■ **Required work**:
Please output the listing that follows exactly, but keep all images out.

■ **Task input**:
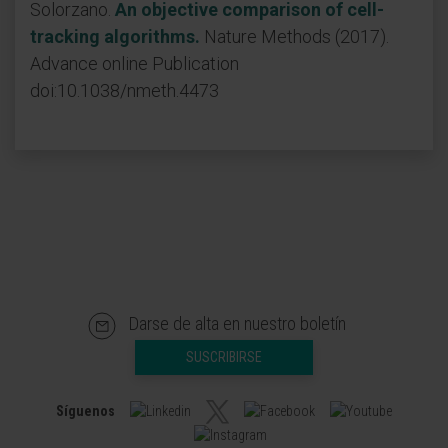
Solorzano.
An objective comparison of cell-
tracking algorithms.
Nature Methods (2017).
Advance online Publication
doi:10.1038/nmeth.4473
Darse de alta en nuestro boletín
SUSCRIBIRSE
Síguenos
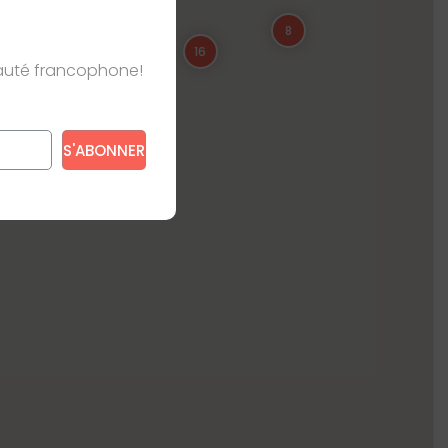
8
16
nauté francophone!
e s’appliquent.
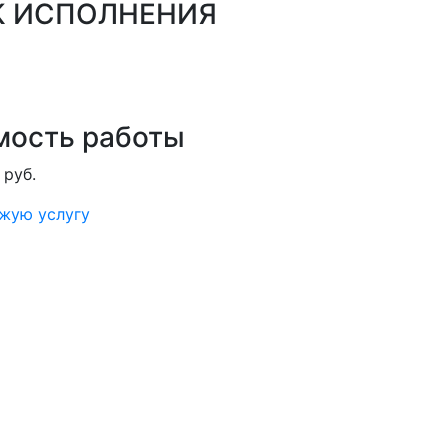
К ИСПОЛНЕНИЯ
мость работы
 руб.
ожую услугу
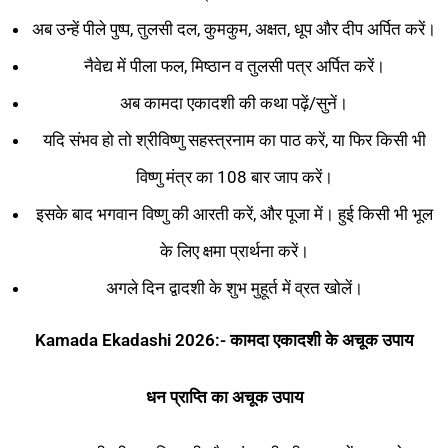
अब उन्हें पीले पुष्प, तुलसी दल, कुमकुम, अक्षत, धूप और दीप अर्पित करें।
नैवेद्य में पीला फल, मिष्ठान व तुलसी पत्र अर्पित करें।
अब कामदा एकादशी की कथा पढ़ें/सुनें।
यदि संभव हो तो श्रीविष्णु सहस्त्रनाम का पाठ करें, या फिर किसी भी
विष्णु मंत्र का 108 बार जाप करें।
इसके बाद भगवान विष्णु की आरती करें, और पूजा में। हुई किसी भी भूल
के लिए क्षमा प्रार्थना करें।
अगले दिन द्वादशी के शुभ मुहूर्त में व्रत खोलें।
Kamada Ekadashi 2026:- कामदा एकादशी के अचूक उपाय
धन प्राप्ति का अचूक उपाय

■ **Exercise response**:
Solorzano.
An objective comparison of cell-
tracking algorithms.
Nature Methods (2017).
Advance online Publication
doi:10.1038/nmeth.4473
Darse de alta en nuestro boletín
SUSCRIBIRSE
Síguenos
8
16
nauté francophone!
e s’appliquent.
К ИСПОЛНЕНИЯ
мость работы
 руб.
ожую услугу
अब उन्हें पीले पुष्प, तुलसी दल, कुमकुम, अक्षत, धूप और दीप अर्पित करें।
नैवेद्य में पीला फल, मिष्ठान व तुलसी पत्र अर्पित करें।
अब कामदा एकादशी की कथा पढ़ें/सुनें।
यदि संभव हो तो श्रीविष्णु सहस्त्रनाम का पाठ करें, या फिर किसी भी
विष्णु मंत्र का 108 बार जाप करें।
इसके बाद भगवान विष्णु की आरती करें, और पूजा में। हुई किसी भी भूल
के लिए क्षमा प्रार्थना करें।
अगले दिन द्वादशी के शुभ मुहूर्त में व्रत खोलें।
Kamada Ekadashi 2026:- कामदा एकादशी के अचूक उपाय
धन प्राप्ति का अचूक उपाय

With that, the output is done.